Но Люций думал иначе.
Хотя лишь немногие понимали сущность отталкивающе соблазнительных созданий, пировавших в ужасном шуме «Маравильи», Люций подозревал, что они являются проявлениями стихийных сил, более древних и великодушных в своих благословлениях, чем все, что мог предложить Империум.
Его совершенство должно было стать служением этим силам.
Люций присел на край кровати и постарался воскресить суть своего видения. Он прекрасно помнил развалины внутреннего убранства «Ла Фениче» и ужасное состояние полотна над окровавленной сценой. Но что касается глаз, это были глаза Фулгрима, каким примарх был до того момента, когда легион вступил на новый путь. И, несмотря на отразившуюся в них боль, они казались более знакомыми, чем то, что Люций наблюдал после Исстваана V.

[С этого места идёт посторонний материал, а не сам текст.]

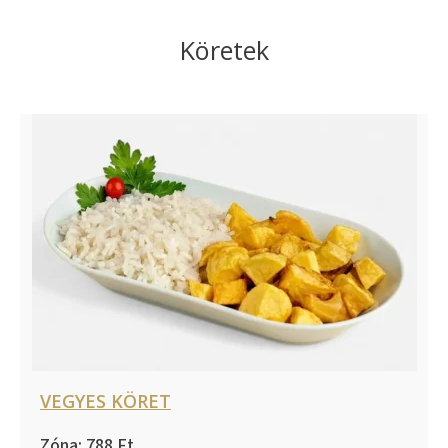
Köretek
VEGYES KÖRET
788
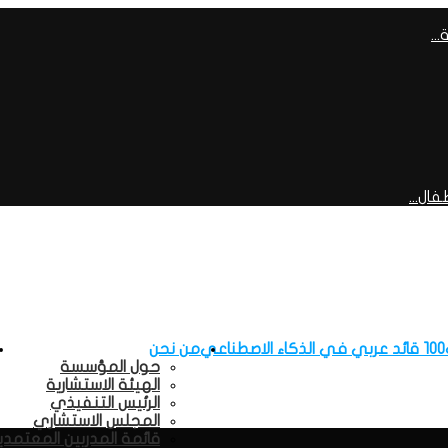
..
ال...
100 قائد عربي في الذكاء الاصطناعي
من نحن
حول المؤسسة
الهيئة الاستشارية
الرئيس التنفيذي
المجلس الاستشاري
قائمة المدربين المعتمدي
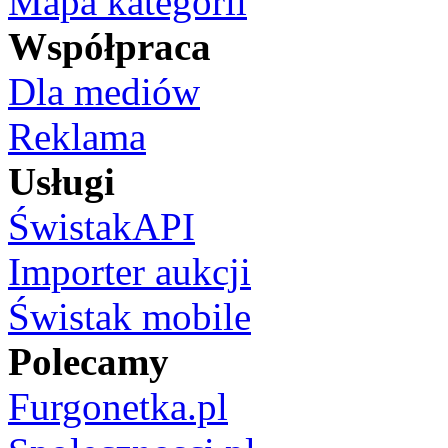
Mapa kategorii
Współpraca
Dla mediów
Reklama
Usługi
ŚwistakAPI
Importer aukcji
Świstak mobile
Polecamy
Furgonetka.pl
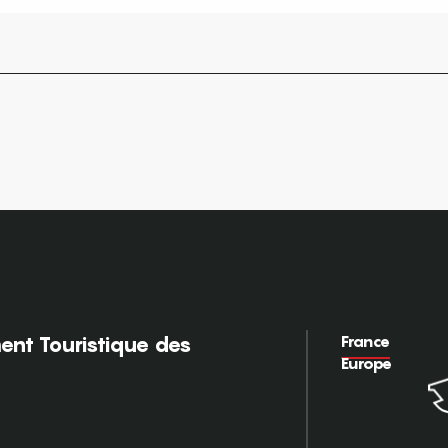
France
nt Touristique des
Europe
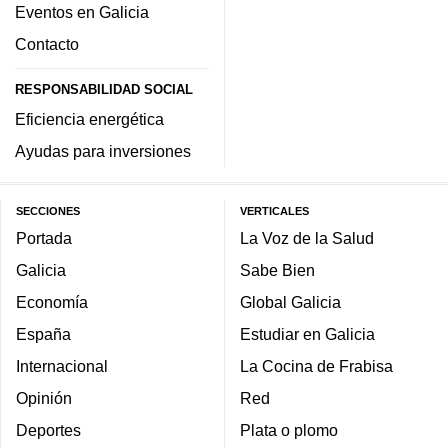
Eventos en Galicia
Contacto
RESPONSABILIDAD SOCIAL
Eficiencia energética
Ayudas para inversiones
SECCIONES
VERTICALES
Portada
La Voz de la Salud
Galicia
Sabe Bien
Economía
Global Galicia
España
Estudiar en Galicia
Internacional
La Cocina de Frabisa
Opinión
Red
Deportes
Plata o plomo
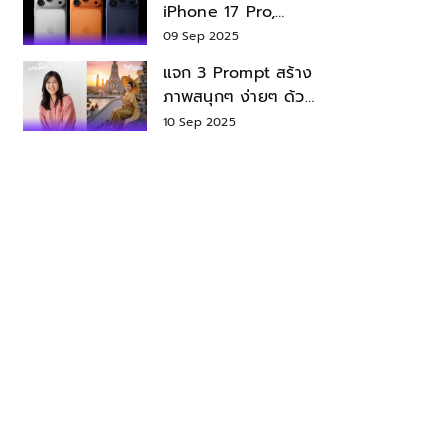
iPhone 17 Pro,
iPhone 17 Air สเปค
09 Sep 2025
ราคา น่าซื้อไหม?
แจก 3 Prompt สร้าง
ภาพสนุกๆ ง่ายๆ ด้วย
Nano Banana ใน
10 Sep 2025
Gemini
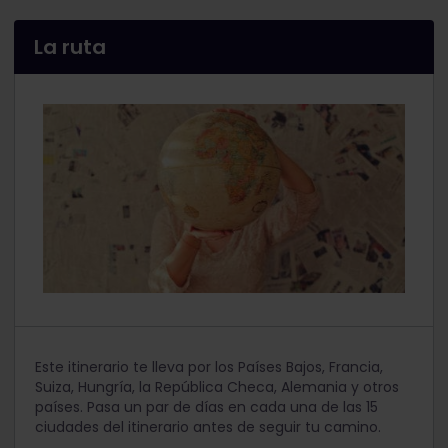
La ruta
Este itinerario te lleva por los Países Bajos, Francia,
Suiza, Hungría, la República Checa, Alemania y otros
países. Pasa un par de días en cada una de las 15
ciudades del itinerario antes de seguir tu camino.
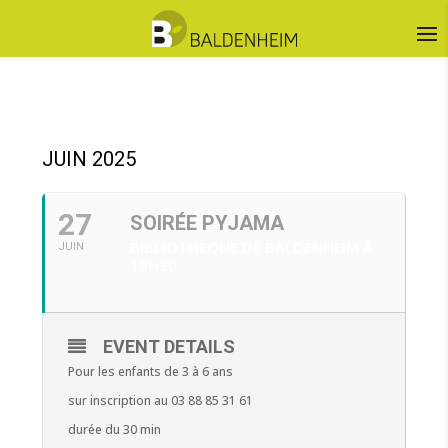
JUIN 2025
27
SOIRÉE PYJAMA
BIBLIOTHÈQUE DE BALDENHEIM À
JUIN
19H30
EVENT DETAILS
Pour les enfants de 3 à 6 ans
sur inscription au 03 88 85 31 61
durée du 30 min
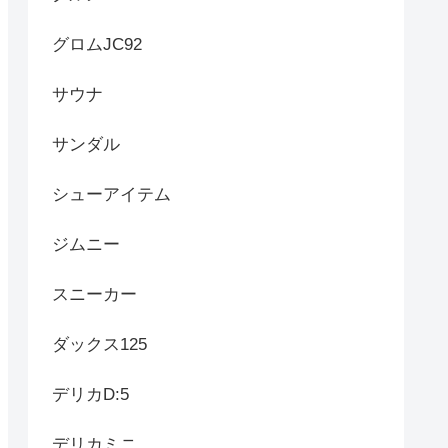
グロムJC92
サウナ
サンダル
シューアイテム
ジムニー
スニーカー
ダックス125
デリカD:5
デリカミニ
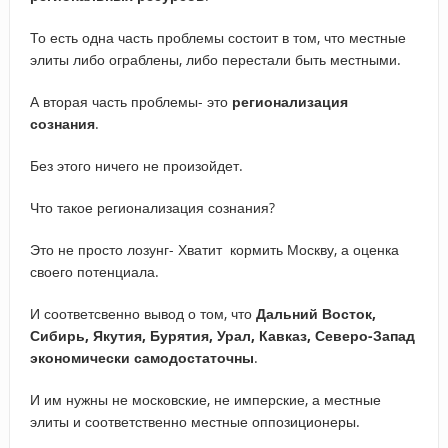
То есть одна часть проблемы состоит в том, что местные
элиты либо ограблены, либо перестали быть местными.
А вторая часть проблемы- это
регионализация
сознания
.
Без этого ничего не произойдет.
Что такое регионализация сознания?
Это не просто лозунг- Хватит кормить Москву, а оценка
своего потенциала.
И соответсвенно вывод о том, что
Дальний Восток,
Сибирь, Якутия, Бурятия, Урал, Кавказ, Северо-Запад
экономически самодостаточны
.
И им нужны не московские, не имперские, а местные
элиты и соответственно местные оппозиционеры.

Сражение изменило Фулгрима, но кроме Люция, казалось, никто этого не заметил. Он видел почти неуловимые метаморфозы в своем возлюбленном примархе, нечто невыразимое, но, несомненно, существующее. Люций ощущал эти перемены, как звучание ненастроенной струны в арфе, как на волос сбившийся фокус в изображении.
Если кто-то и разделял его мнение, этот вопрос не обсуждался, поскольку примарх не только не терпел сомнений, но и не проявлял милосердия, выражая свое недовольство. Тот Фулгрим, что вернулся из окровавленной пустыни мертвого мира, не обладал ни остроумием, ни проницательностью Фениксийца, и его рассказы о прошлых битвах звучали неискренне, как у человека, который слышал о яростных сражениях, но не принимал участия в достижении побед.
Ощущение того, что в «Ла Фениче» он был призван не без причины, не проходило, и Люций обратил взор к портрету, висевшему прямо напротив его кровати. Это произведение было последним, что он видел перед нечастыми периодами отдыха, и первым, на чем останавливался его взгляд сразу после пробуждения. Это лицо в одинаковой мере дразнило его и вдохновляло.
Его собственное лицо.
Серена д'Анжело создала это шедевр специально по его заказу и, в стремлении к совершенству, на какое только способен смертный, вложила в него свою душу. К таким высотам осмеливались подниматься только Дети Императора, и если легион сумел преодолеть грань, то художница погибла.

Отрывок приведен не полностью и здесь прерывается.